Literature DB >> 11717188

IL-1 alpha, but not IL-1 beta, is required for contact-allergen-specific T cell activation during the sensitization phase in contact hypersensitivity.

S Nakae1, C Naruse-Nakajima, K Sudo, R Horai, M Asano, Y Iwakura.   

Abstract

Contact hypersensitivity (CHS) is a T cell-mediated cellular immune response caused by epicutaneous exposure to contact allergens. In this reaction, after the first epicutaneous allergen sensitization, Langerhans cells (LC) catch allergens and migrate from the skin to draining lymph nodes (LN) and activate naive T cells. Although IL-1 is suggested to be involved in these processes, the mechanisms have not been elucidated completely. In this report, to elucidate roles of IL-1alpha and IL-1beta in CHS, we analyzed ear swelling in 2,4,6-trinitrochlorobenzene (TNCB)-induced CHS using gene-targeted mice. We found that ear swelling was suppressed in IL-1alpha-deficient (IL-1alpha(-/-)) mice but not in IL-1beta(-/-) mice. LC migration from the skin into LN was delayed in both IL-1alpha(-/-) and IL-1beta(-/-) mice, suggesting that this defect was not the direct cause for the reduced CHS in these mice.
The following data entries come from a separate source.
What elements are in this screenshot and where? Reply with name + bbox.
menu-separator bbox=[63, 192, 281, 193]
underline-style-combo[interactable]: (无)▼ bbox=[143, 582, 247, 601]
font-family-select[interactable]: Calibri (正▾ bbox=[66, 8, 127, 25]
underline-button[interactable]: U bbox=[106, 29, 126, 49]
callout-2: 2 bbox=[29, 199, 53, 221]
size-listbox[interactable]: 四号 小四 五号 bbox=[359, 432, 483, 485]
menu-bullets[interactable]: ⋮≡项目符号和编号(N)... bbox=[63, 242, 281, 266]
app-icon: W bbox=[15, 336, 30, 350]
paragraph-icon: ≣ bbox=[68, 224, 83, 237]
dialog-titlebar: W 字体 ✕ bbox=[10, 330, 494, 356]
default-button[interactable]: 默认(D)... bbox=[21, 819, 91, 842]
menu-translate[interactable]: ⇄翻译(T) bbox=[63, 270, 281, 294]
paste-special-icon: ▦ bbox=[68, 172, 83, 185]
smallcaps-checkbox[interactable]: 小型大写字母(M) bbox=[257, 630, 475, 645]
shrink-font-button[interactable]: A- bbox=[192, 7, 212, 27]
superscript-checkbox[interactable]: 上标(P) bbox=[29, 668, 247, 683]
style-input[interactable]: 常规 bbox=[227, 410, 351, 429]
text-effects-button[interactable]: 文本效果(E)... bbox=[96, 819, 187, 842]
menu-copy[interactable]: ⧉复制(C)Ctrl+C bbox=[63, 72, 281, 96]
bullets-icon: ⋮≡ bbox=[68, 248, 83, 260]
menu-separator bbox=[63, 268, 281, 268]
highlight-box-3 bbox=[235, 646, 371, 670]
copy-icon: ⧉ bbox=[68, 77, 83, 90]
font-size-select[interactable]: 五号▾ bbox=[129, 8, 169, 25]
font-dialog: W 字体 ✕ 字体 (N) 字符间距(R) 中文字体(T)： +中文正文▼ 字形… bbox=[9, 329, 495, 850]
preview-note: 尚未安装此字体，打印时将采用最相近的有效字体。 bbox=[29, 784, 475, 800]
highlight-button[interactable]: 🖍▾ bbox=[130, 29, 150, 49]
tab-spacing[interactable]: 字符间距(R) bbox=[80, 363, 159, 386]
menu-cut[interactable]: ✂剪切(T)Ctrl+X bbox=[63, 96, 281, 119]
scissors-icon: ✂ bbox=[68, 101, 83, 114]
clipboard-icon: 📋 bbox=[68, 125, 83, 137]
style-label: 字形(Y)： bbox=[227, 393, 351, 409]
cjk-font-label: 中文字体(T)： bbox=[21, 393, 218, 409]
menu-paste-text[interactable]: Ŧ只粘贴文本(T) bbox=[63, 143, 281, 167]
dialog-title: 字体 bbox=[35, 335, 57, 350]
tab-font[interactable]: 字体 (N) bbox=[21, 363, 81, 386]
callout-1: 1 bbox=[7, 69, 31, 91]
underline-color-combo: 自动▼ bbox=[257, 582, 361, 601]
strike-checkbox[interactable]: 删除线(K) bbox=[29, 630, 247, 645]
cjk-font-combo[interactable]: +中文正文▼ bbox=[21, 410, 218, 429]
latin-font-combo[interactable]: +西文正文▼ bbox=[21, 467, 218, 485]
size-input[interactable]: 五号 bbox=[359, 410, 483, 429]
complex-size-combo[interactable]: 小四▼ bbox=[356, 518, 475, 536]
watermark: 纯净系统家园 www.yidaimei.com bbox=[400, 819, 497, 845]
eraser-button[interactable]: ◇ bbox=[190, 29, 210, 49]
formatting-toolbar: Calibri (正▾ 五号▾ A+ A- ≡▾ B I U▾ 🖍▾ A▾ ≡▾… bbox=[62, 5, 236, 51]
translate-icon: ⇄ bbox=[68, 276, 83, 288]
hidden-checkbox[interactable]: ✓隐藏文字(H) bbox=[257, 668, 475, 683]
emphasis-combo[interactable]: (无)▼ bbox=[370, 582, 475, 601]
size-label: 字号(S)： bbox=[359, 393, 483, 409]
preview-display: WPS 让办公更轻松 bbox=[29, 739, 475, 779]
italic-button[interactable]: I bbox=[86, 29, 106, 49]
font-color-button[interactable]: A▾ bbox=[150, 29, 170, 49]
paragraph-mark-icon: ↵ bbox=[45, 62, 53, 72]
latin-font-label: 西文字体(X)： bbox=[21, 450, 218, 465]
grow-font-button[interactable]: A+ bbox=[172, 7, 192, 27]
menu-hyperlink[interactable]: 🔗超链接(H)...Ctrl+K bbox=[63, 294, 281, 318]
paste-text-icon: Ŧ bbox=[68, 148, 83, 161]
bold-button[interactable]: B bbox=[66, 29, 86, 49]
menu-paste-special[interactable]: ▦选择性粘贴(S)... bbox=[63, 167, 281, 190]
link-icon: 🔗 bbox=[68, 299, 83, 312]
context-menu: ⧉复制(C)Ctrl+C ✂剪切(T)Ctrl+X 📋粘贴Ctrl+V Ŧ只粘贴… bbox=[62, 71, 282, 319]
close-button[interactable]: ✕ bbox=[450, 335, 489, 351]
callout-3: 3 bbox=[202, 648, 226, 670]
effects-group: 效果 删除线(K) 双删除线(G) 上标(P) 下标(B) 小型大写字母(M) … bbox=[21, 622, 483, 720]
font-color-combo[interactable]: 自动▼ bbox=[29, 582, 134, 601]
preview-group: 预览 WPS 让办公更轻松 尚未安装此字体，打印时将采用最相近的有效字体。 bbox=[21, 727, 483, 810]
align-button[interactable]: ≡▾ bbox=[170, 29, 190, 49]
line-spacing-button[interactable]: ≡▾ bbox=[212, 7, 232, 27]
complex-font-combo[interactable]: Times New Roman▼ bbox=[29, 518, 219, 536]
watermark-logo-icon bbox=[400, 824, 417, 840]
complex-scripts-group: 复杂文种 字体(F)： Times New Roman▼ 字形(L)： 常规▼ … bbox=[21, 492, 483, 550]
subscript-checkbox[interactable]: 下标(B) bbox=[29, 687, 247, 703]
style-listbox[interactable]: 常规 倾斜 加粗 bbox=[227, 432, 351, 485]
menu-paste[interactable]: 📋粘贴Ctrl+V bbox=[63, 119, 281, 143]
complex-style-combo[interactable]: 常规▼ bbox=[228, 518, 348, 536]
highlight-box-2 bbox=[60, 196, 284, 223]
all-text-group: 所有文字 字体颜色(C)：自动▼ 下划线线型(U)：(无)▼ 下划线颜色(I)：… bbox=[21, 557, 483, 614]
However, we found that the proliferative response of trinitrophenyl (TNP)-specific T cells after sensitization with TNCB was specifically reduced in IL-1alpha(-/-) mice. Furthermore, adoptive transfer of TNP-conjugated IL-1-deficient epidermal cells (EC) into wild-type mice indicated that only IL-1alpha, but not IL-1beta, produced by antigen-presenting cells in EC could prime allergen-specific T cells. These observations indicate that IL-1alpha, but not IL-1beta, plays a crucial role in TNCB-induced CHS by sensitizing TNP-specific T cells.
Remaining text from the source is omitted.